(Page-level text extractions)
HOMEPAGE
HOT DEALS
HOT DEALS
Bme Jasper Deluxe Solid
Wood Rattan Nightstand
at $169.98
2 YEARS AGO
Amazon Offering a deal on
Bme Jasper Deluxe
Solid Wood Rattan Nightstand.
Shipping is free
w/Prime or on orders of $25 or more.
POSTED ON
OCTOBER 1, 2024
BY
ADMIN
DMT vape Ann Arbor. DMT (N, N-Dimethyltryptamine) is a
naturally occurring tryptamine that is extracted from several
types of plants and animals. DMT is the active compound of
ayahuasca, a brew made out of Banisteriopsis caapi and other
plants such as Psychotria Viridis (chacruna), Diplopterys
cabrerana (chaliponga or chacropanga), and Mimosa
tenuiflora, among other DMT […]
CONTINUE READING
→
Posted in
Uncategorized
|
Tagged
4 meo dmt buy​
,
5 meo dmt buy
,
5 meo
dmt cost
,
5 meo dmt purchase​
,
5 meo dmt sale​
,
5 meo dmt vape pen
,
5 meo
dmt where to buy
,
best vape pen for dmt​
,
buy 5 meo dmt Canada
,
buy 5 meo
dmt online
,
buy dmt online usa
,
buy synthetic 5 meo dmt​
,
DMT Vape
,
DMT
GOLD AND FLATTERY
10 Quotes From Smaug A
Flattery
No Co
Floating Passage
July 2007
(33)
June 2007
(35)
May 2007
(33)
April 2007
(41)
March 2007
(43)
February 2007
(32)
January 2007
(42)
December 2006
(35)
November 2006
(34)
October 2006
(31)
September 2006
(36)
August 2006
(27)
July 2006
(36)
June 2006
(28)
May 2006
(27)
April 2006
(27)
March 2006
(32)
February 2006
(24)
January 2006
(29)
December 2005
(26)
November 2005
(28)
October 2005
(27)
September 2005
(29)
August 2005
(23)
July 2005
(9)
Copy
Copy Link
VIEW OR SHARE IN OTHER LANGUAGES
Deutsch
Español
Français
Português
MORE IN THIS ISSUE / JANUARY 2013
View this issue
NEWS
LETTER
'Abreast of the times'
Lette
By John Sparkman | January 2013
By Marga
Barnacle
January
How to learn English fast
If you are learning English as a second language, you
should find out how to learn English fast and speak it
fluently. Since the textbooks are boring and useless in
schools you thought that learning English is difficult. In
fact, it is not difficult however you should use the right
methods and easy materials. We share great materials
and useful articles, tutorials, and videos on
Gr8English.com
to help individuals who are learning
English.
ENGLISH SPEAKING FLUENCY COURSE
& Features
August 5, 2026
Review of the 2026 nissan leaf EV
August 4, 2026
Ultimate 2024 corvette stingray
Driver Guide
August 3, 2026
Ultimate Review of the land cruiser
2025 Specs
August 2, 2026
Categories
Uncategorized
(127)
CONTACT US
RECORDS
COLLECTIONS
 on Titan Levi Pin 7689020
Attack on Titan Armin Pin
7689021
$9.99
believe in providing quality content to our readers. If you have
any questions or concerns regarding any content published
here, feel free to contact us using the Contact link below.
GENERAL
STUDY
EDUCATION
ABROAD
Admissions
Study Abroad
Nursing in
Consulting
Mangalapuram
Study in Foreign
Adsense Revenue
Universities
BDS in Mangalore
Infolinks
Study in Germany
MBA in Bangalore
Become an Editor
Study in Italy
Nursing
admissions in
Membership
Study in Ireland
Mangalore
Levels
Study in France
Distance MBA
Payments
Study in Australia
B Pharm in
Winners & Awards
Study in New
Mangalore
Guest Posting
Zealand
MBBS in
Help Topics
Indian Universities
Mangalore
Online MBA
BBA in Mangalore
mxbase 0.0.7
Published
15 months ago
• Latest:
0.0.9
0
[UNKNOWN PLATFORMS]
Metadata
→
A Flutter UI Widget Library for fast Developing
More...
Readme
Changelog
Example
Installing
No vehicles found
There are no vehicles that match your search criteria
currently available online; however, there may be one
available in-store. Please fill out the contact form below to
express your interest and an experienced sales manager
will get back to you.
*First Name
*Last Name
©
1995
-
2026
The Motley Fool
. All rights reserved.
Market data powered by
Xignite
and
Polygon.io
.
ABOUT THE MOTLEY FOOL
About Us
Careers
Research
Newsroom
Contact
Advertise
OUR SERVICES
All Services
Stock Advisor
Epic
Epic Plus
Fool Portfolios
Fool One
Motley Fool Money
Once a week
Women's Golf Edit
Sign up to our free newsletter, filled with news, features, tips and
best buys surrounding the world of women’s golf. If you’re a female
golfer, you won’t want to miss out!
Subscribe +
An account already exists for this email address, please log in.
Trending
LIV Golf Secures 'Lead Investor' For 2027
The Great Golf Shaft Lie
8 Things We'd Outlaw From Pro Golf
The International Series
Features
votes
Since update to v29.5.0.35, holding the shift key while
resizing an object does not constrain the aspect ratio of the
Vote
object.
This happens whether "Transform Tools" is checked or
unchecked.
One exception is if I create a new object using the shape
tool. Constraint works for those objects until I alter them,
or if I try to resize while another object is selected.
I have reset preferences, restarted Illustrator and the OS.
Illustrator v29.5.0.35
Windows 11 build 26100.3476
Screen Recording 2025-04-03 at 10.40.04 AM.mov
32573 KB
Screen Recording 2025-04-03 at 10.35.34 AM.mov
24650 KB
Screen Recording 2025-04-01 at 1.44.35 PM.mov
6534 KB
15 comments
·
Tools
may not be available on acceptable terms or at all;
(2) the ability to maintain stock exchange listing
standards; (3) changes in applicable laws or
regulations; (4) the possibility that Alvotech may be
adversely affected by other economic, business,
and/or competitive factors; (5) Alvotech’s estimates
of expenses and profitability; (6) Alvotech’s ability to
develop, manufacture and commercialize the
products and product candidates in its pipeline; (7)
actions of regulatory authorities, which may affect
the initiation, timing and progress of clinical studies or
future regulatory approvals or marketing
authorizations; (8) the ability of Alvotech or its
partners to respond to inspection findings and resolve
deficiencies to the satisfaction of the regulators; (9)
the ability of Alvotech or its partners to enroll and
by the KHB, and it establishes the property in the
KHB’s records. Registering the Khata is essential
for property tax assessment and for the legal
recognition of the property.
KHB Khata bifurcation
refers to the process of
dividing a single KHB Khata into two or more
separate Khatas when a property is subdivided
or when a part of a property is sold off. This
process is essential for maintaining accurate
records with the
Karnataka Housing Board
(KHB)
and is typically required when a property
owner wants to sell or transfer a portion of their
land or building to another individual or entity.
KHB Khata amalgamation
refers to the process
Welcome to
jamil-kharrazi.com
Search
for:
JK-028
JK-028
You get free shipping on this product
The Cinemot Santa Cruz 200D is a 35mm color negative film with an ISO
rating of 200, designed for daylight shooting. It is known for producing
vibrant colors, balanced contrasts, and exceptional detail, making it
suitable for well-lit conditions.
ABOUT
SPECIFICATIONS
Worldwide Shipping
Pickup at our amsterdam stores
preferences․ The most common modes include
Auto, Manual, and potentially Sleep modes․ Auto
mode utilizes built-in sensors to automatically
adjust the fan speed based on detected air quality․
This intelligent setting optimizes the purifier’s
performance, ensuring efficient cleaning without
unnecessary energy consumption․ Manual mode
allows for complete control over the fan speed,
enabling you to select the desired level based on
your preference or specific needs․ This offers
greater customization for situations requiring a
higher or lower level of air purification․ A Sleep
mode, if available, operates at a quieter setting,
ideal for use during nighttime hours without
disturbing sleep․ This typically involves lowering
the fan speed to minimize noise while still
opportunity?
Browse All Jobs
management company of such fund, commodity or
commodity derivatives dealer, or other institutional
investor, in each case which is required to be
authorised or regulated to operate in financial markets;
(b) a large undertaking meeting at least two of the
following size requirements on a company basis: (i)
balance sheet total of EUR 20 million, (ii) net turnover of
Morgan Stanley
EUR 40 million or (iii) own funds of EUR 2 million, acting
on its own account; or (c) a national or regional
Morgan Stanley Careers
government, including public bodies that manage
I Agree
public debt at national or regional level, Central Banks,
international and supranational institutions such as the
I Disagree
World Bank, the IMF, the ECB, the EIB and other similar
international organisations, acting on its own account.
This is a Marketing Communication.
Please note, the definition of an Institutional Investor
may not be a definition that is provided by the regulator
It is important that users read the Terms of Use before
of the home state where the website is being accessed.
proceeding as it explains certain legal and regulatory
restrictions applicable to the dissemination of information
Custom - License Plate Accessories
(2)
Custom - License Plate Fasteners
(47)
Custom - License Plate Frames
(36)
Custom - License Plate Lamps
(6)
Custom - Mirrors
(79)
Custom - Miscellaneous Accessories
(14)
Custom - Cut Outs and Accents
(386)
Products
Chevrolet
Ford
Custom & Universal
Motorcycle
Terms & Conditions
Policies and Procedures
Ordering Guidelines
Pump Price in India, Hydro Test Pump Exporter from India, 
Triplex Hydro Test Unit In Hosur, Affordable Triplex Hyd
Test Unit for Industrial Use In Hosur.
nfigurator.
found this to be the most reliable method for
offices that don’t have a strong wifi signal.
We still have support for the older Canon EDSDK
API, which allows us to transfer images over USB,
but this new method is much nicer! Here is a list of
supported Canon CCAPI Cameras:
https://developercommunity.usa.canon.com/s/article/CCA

▶ EXERCISE:
The answer is to be a bare number, showing how many lines of the records contain "required".

▶ SOLUTION TO THE PROBLEM:
2